+++ RECORDS TO USE
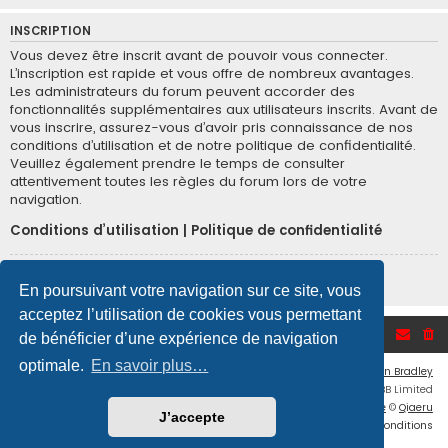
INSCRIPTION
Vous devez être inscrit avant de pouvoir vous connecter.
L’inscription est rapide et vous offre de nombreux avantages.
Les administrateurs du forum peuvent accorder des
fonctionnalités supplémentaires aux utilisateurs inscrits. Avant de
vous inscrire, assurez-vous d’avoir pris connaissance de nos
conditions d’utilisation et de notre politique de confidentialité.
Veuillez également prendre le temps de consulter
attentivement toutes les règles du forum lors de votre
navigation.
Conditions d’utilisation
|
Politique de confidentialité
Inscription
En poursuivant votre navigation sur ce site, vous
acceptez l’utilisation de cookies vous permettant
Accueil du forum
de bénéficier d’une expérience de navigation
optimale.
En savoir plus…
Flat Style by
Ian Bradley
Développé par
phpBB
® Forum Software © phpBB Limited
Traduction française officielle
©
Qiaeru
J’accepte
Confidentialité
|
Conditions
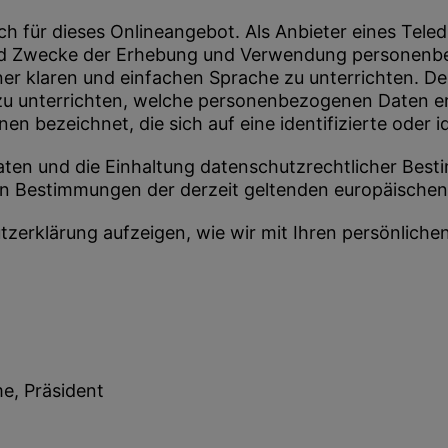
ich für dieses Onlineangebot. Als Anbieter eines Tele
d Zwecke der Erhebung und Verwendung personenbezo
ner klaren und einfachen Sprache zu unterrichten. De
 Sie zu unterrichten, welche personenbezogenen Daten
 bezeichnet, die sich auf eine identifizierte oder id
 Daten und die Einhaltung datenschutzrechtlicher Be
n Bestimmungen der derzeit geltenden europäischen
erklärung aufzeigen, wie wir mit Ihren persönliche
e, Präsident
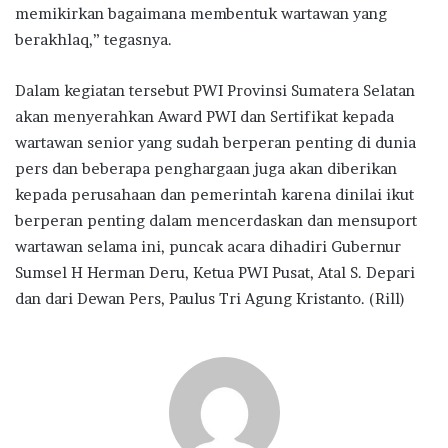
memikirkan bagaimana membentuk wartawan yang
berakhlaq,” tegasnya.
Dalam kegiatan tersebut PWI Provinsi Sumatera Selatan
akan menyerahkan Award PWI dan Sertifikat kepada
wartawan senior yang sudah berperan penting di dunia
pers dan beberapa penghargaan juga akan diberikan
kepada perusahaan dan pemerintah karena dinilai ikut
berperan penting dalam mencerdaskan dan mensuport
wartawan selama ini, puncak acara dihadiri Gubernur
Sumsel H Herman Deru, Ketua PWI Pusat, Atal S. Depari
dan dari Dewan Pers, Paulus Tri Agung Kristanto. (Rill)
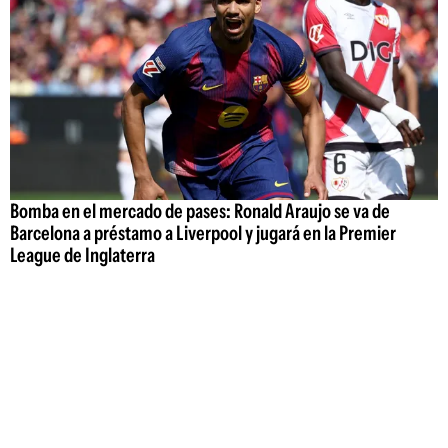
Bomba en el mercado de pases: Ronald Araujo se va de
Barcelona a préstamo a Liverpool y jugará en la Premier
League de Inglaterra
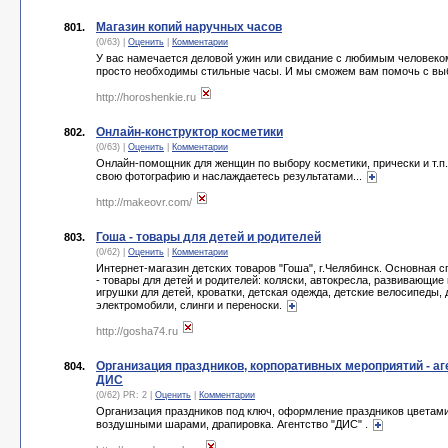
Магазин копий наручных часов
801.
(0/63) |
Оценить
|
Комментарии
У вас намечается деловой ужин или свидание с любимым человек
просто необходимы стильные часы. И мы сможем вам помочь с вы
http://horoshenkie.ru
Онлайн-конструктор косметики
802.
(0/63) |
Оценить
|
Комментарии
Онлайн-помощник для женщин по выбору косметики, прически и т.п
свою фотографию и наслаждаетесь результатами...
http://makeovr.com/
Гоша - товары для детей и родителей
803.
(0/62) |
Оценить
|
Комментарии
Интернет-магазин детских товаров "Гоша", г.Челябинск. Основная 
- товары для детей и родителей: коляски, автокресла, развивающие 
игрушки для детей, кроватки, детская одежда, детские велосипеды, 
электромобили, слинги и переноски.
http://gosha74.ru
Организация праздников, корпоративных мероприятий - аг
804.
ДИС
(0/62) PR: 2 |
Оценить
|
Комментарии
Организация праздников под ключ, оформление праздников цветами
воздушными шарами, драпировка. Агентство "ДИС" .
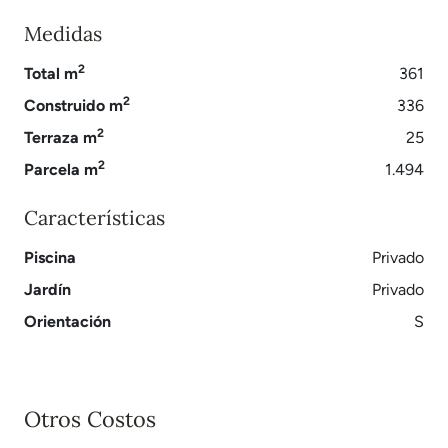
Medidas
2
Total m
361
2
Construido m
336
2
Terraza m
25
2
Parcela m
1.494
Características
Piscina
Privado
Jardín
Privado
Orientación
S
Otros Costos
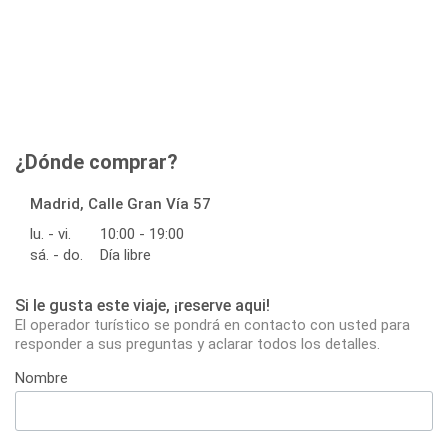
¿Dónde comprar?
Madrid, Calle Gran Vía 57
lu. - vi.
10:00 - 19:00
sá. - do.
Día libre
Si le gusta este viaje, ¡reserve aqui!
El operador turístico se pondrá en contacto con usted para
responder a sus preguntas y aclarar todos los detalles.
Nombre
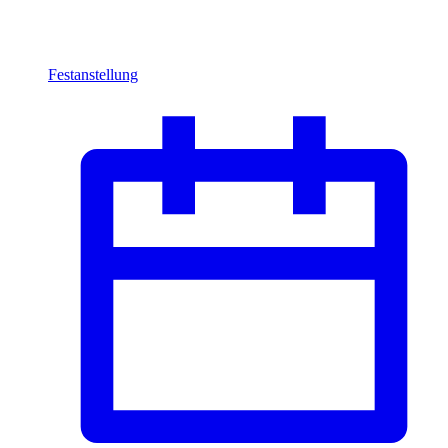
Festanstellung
++++++
## WHAT IS BEING ASKED
With the pictures set aside, please write out all of the records above exactly.

## YOUR SOLUTION
INSCRIPTION
Vous devez être inscrit avant de pouvoir vous connecter.
L’inscription est rapide et vous offre de nombreux avantages.
Les administrateurs du forum peuvent accorder des
fonctionnalités supplémentaires aux utilisateurs inscrits. Avant de
vous inscrire, assurez-vous d’avoir pris connaissance de nos
conditions d’utilisation et de notre politique de confidentialité.
Veuillez également prendre le temps de consulter
attentivement toutes les règles du forum lors de votre
navigation.
Conditions d’utilisation
|
Politique de confidentialité
Inscription
En poursuivant votre navigation sur ce site, vous
acceptez l’utilisation de cookies vous permettant
Accueil du forum
de bénéficier d’une expérience de navigation
optimale.
En savoir plus…
Flat Style by
Ian Bradley
Développé par
phpBB
® Forum Software © phpBB Limited
Traduction française officielle
©
Qiaeru
J’accepte
Confidentialité
|
Conditions
ich für dieses Onlineangebot. Als Anbieter eines Tele
d Zwecke der Erhebung und Verwendung personenbezo
ner klaren und einfachen Sprache zu unterrichten. De
 Sie zu unterrichten, welche personenbezogenen Daten
 bezeichnet, die sich auf eine identifizierte oder id
 Daten und die Einhaltung datenschutzrechtlicher Be
n Bestimmungen der derzeit geltenden europäischen
erklärung aufzeigen, wie wir mit Ihren persönliche
e, Präsident
memikirkan bagaimana membentuk wartawan yang
berakhlaq,” tegasnya.
Dalam kegiatan tersebut PWI Provinsi Sumatera Selatan
akan menyerahkan Award PWI dan Sertifikat kepada
wartawan senior yang sudah berperan penting di dunia
pers dan beberapa penghargaan juga akan diberikan
kepada perusahaan dan pemerintah karena dinilai ikut
berperan penting dalam mencerdaskan dan mensuport
wartawan selama ini, puncak acara dihadiri Gubernur
Sumsel H Herman Deru, Ketua PWI Pusat, Atal S. Depari
dan dari Dewan Pers, Paulus Tri Agung Kristanto. (Rill)
Bomba en el mercado de pases: Ronald Araujo se va de
Barcelona a préstamo a Liverpool y jugará en la Premier
League de Inglaterra
Магазин копий наручных часов
801.
(0/63) |
Оценить
|
Комментарии
У вас намечается деловой ужин или свидание с любимым человек
просто необходимы стильные часы. И мы сможем вам помочь с вы
http://horoshenkie.ru
Онлайн-конструктор косметики
802.
(0/63) |
Оценить
|
Комментарии
Онлайн-помощник для женщин по выбору косметики, прически и т.п
свою фотографию и наслаждаетесь результатами...
http://makeovr.com/
Гоша - товары для детей и родителей
803.
(0/62) |
Оценить
|
Комментарии
Интернет-магазин детских товаров "Гоша", г.Челябинск. Основная 
- товары для детей и родителей: коляски, автокресла, развивающие 
игрушки для детей, кроватки, детская одежда, детские велосипеды, 
электромобили, слинги и переноски.
http://gosha74.ru
Организация праздников, корпоративных мероприятий - аг
804.
ДИС
(0/62) PR: 2 |
Оценить
|
Комментарии
Организация праздников под ключ, оформление праздников цветами
воздушными шарами, драпировка. Агентство "ДИС" .
Medidas
2
Total m
361
2
Construido m
336
2
Terraza m
25
2
Parcela m
1.494
Características
Piscina
Privado
Jardín
Privado
Orientación
S
Otros Costos
¿Dónde comprar?
Madrid, Calle Gran Vía 57
lu. - vi.
10:00 - 19:00
sá. - do.
Día libre
Si le gusta este viaje, ¡reserve aqui!
El operador turístico se pondrá en contacto con usted para
responder a sus preguntas y aclarar todos los detalles.
Nombre
Festanstellung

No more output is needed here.